Considerado o filme mais assustador já feito, “O Exorcista” (1973) completou 50 anos. E está envelhecendo muito bem, principalmente pela sua atemporalidade. Embora baseado em um caso real estudado pelo laboratório de parapsicologia da Universidade Duke financiado pela CIA e Fundação Rockefeller (o oculto e a parapsicologia como ferramentas de espionagem na Guerra Fria), sua atemporalidade vem do horror metafísico que ele desperta: como Deus pode permitir uma legião de demônios soltos entre os homens e possuir o corpo de uma jovem inocente? Apesar de ter inspirado todos os clichês dos filmes de terror repetidos ad nauseam ao longo das décadas, suas cenas são assustadoras porque inspiram uma desconfiança gnóstica: será que Deus não nos ama? Além do filme ter um subtexto secreto: será que a mídia estaria criando a forma contemporânea de possessão demoníaca?
Em outubro a obra-prima do terror O Exorcista, de William Friedkin, completou 50 anos, sendo ainda considerado “o filme mais assustador já feito”.
O clássico vem envelhecendo muito bem.
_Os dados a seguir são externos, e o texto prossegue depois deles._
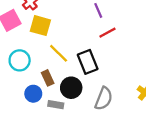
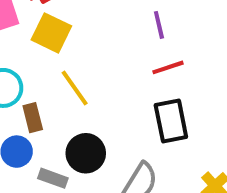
black rectangle: (88, 62) -> (171, 121), moved
brown rectangle: (48, 78) -> (33, 118), moved

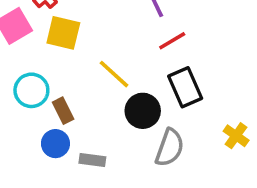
yellow line: (75, 88) -> (114, 74), moved
black circle: (86, 153) -> (143, 111), moved

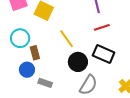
black rectangle: (185, 87) -> (104, 54), turned -55

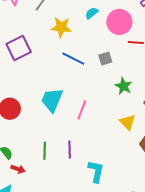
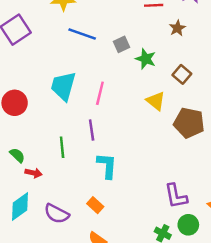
gray square: (105, 59) -> (121, 44), moved
purple line: (70, 150) -> (92, 130), moved
cyan L-shape: (96, 171) -> (107, 166), moved

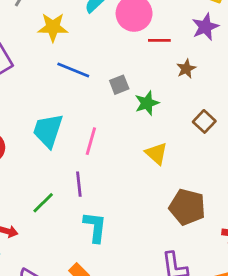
green star: (146, 59) -> (147, 103), turned 30
brown square: (182, 74) -> (204, 121), moved
brown pentagon: (189, 123) -> (187, 207), moved
green line: (62, 147) -> (43, 203), turned 48

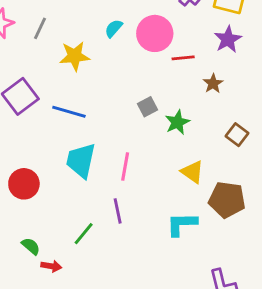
blue line: (73, 70) -> (69, 112), moved
brown pentagon: (187, 207) -> (227, 200), moved
cyan L-shape: (95, 227) -> (182, 224), moved, turned -92

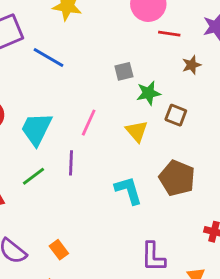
brown square: (237, 135) -> (176, 115), moved, turned -30
cyan trapezoid: (81, 160) -> (36, 129), moved
yellow triangle: (192, 172) -> (137, 131), moved
cyan L-shape: (182, 224) -> (129, 190), turned 60

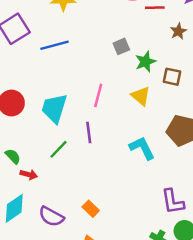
blue line: (48, 57) -> (54, 45), turned -36

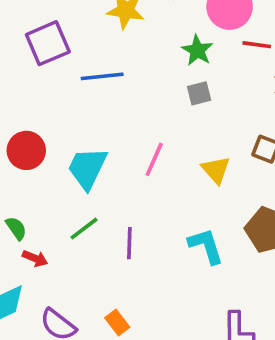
green star: (145, 62) -> (197, 50), moved, turned -30
purple line: (89, 133) -> (129, 243), moved

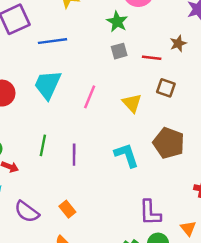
red line: (257, 45) -> (152, 58), moved
cyan trapezoid: (87, 168) -> (48, 85), moved
green line: (84, 229) -> (43, 145), turned -40

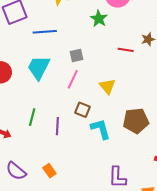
gray square: (119, 51) -> (76, 56), moved
brown square: (166, 88) -> (83, 110), moved
brown pentagon: (169, 143) -> (136, 121), turned -30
Principalmente porque ele ainda é considerando o melhor filme de terror não só porque é assustador, mas também é um filme trágico e dominado por um horror metafísico gnóstico – será que realmente esse mundo é de Deus? Ou ainda, será que Deus ama mesmo seus filhos?
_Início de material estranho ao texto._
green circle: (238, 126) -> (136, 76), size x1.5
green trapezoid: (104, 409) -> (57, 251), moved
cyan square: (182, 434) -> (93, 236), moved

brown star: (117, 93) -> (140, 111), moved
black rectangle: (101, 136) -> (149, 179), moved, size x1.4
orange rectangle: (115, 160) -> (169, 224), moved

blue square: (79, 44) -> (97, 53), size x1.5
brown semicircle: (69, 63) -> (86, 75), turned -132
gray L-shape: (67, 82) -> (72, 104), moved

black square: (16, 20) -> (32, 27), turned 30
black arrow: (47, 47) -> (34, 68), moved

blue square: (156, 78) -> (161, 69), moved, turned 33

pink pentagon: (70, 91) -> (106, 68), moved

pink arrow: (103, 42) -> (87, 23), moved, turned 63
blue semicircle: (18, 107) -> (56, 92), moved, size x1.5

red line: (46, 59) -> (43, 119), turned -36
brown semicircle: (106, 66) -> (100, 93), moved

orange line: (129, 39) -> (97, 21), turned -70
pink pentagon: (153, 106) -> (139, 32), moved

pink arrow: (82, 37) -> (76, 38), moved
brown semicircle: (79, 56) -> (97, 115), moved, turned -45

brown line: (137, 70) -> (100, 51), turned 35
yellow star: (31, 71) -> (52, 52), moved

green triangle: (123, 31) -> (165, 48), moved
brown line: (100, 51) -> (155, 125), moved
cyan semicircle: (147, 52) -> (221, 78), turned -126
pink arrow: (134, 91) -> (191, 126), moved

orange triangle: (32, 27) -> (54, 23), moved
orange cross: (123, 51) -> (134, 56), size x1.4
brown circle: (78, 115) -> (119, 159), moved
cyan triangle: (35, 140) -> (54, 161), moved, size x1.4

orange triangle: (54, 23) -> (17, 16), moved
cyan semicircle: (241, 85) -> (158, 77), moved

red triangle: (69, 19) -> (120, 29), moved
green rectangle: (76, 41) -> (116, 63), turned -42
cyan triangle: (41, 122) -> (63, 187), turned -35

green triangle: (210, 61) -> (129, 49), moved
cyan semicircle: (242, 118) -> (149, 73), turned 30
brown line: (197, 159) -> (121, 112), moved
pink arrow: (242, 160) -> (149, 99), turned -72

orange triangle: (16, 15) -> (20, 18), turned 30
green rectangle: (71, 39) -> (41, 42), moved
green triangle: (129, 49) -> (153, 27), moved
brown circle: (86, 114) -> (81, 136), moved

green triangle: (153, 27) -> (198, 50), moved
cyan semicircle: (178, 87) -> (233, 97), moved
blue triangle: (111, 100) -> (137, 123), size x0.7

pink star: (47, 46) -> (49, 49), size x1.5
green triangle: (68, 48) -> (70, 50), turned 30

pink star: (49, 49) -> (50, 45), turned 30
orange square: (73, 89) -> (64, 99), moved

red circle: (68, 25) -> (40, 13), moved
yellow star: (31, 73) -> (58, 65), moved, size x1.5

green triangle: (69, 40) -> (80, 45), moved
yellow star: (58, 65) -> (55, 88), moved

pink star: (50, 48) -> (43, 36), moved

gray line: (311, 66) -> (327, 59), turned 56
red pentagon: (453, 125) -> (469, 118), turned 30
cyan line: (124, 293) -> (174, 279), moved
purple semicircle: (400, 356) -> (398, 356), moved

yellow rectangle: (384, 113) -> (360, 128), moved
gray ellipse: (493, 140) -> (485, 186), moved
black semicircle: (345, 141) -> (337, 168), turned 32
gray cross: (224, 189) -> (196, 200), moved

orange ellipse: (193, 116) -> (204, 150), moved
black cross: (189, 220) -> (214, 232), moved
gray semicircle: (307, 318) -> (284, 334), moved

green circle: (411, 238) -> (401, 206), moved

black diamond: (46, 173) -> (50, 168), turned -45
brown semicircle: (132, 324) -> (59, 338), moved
Mas também cabe lembrar nesse aniversário uma conexão muito pouco lembrada envolvendo o filme, ou, mais precisamente, o livro no qual a produção fílmica foi baseada: o livro homônimo de William Peter Blatty, de 1971.
A conexão com o Laboratório de Estudos Parapsicológicos da Universidade de Duke, EUA, liderado pelo casal J.B. e Louisa Rhine, envolvendo telepatia, psicocinese, clarividência e pré-cognição. Estudos iniciados na década de 1930 e que, principalmente com o início da Guerra Fria, passou a ser apoiado pela CIA, Fundação Rockefeller e Inteligência militar – clique aqui.
Os principais estudos de casos foram episódios de poltergeist em New Jersey, quando os pesquisadores acabaram entrando em contato com o padre responsável pelo exorcismo de um jovem chamado Roland Doe, de Cottage City, Maryland, que na década de 1940 supostamente passou por uma posse demoníaca e o ritual de exorcismo muito parecidos com narrado em O Exorcista.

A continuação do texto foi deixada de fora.